TASK DIRECTIONS: The entries below must be copied exactly as they are.

>>>>>

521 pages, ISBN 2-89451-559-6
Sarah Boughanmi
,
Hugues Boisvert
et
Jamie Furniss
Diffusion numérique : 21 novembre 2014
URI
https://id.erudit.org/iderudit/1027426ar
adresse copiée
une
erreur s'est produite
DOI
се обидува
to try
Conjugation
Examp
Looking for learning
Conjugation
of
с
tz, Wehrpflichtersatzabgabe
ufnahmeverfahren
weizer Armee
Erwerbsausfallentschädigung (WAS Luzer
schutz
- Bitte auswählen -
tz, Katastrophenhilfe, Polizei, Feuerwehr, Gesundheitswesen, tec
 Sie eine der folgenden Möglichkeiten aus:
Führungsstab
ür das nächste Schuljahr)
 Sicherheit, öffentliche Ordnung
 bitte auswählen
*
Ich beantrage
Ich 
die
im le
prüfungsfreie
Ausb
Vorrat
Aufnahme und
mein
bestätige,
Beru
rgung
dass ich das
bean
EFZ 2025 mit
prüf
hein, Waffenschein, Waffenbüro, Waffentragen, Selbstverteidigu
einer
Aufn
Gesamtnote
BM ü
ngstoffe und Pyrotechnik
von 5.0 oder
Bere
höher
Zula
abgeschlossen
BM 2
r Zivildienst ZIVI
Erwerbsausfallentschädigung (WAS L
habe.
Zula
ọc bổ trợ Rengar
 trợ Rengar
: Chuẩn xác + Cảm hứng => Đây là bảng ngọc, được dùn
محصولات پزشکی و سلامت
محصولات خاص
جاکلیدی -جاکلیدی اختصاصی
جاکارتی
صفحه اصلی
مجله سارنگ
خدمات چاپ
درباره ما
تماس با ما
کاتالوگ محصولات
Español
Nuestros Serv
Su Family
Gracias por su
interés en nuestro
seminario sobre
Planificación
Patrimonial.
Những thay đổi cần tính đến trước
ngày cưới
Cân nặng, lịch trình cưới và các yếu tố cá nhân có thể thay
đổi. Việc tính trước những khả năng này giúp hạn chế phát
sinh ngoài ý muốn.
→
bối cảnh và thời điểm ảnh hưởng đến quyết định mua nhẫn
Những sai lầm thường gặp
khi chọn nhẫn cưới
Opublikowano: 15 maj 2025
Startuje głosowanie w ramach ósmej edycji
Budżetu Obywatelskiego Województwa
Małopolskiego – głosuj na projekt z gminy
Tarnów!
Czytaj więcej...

<<<<<

EXERCISE ANSWER:
521 pages, ISBN 2-89451-559-6
Sarah Boughanmi
,
Hugues Boisvert
et
Jamie Furniss
Diffusion numérique : 21 novembre 2014
URI
https://id.erudit.org/iderudit/1027426ar
adresse copiée
une
erreur s'est produite
DOI
се обидува
to try
Conjugation
Examp
Looking for learning
Conjugation
of
с
tz, Wehrpflichtersatzabgabe
ufnahmeverfahren
weizer Armee
Erwerbsausfallentschädigung (WAS Luzer
schutz
- Bitte auswählen -
tz, Katastrophenhilfe, Polizei, Feuerwehr, Gesundheitswesen, tec
 Sie eine der folgenden Möglichkeiten aus:
Führungsstab
ür das nächste Schuljahr)
 Sicherheit, öffentliche Ordnung
 bitte auswählen
*
Ich beantrage
Ich 
die
im le
prüfungsfreie
Ausb
Vorrat
Aufnahme und
mein
bestätige,
Beru
rgung
dass ich das
bean
EFZ 2025 mit
prüf
hein, Waffenschein, Waffenbüro, Waffentragen, Selbstverteidigu
einer
Aufn
Gesamtnote
BM ü
ngstoffe und Pyrotechnik
von 5.0 oder
Bere
höher
Zula
abgeschlossen
BM 2
r Zivildienst ZIVI
Erwerbsausfallentschädigung (WAS L
habe.
Zula
ọc bổ trợ Rengar
 trợ Rengar
: Chuẩn xác + Cảm hứng => Đây là bảng ngọc, được dùn
محصولات پزشکی و سلامت
محصولات خاص
جاکلیدی -جاکلیدی اختصاصی
جاکارتی
صفحه اصلی
مجله سارنگ
خدمات چاپ
درباره ما
تماس با ما
کاتالوگ محصولات
Español
Nuestros Serv
Su Family
Gracias por su
interés en nuestro
seminario sobre
Planificación
Patrimonial.
Những thay đổi cần tính đến trước
ngày cưới
Cân nặng, lịch trình cưới và các yếu tố cá nhân có thể thay
đổi. Việc tính trước những khả năng này giúp hạn chế phát
sinh ngoài ý muốn.
→
bối cảnh và thời điểm ảnh hưởng đến quyết định mua nhẫn
Những sai lầm thường gặp
khi chọn nhẫn cưới
Opublikowano: 15 maj 2025
Startuje głosowanie w ramach ósmej edycji
Budżetu Obywatelskiego Województwa
Małopolskiego – głosuj na projekt z gminy
Tarnów!
Czytaj więcej...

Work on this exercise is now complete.